> **EXERCISE REQUIREMENTS**
Please find every line below that includes "LAMPUNG" and report how many there are. Nothing else is needed.

> **MATERIAL SHOWN**
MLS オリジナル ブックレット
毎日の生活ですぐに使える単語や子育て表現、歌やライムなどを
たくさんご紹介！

* * *

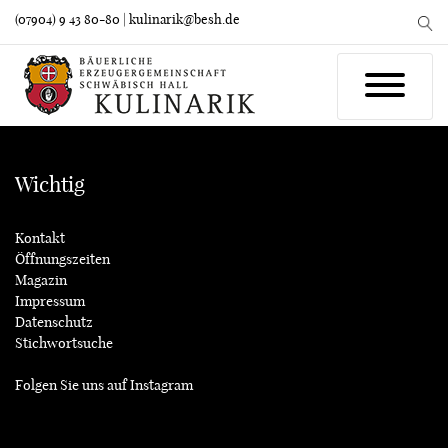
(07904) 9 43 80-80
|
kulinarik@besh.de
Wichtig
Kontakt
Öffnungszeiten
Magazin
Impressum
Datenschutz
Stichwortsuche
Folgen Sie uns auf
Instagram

--

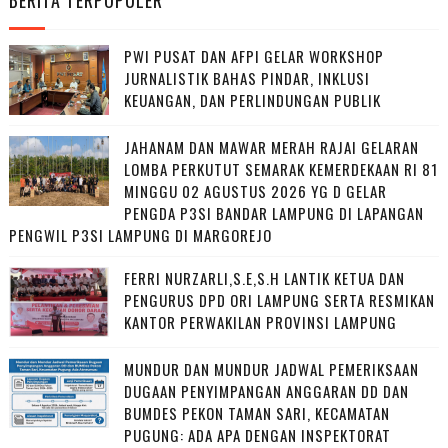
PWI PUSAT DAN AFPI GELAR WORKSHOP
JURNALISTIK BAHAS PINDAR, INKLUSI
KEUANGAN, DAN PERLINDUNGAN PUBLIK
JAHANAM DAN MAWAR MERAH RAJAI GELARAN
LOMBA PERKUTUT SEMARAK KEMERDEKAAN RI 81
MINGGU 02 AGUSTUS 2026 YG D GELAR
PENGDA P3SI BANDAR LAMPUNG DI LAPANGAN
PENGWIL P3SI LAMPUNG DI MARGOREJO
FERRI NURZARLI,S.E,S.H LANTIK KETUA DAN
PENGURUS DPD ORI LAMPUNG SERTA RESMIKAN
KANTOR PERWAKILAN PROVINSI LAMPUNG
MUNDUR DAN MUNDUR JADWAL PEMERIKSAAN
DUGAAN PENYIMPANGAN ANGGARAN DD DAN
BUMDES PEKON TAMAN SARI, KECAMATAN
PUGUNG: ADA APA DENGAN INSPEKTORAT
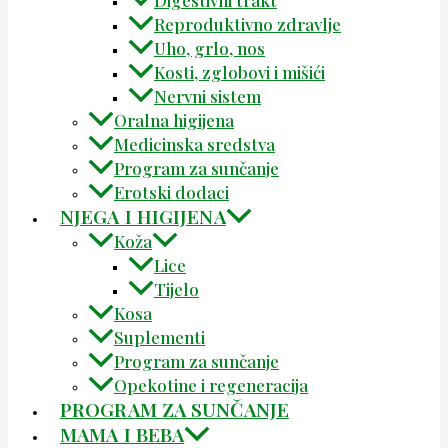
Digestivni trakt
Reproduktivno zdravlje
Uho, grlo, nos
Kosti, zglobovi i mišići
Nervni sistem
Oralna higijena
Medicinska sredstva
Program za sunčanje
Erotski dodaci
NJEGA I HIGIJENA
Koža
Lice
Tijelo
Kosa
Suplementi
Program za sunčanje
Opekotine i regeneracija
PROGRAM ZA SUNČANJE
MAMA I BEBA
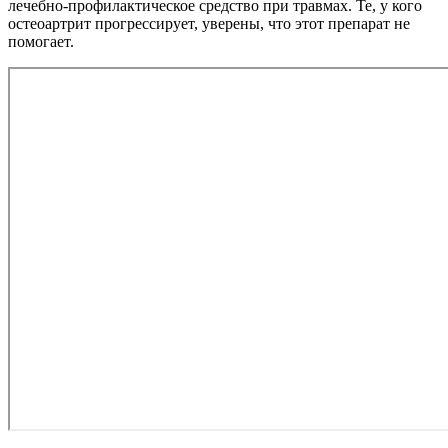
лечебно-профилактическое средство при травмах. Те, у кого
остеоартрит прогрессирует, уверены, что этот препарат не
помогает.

> **SOLUTION TO THIS TASK**
4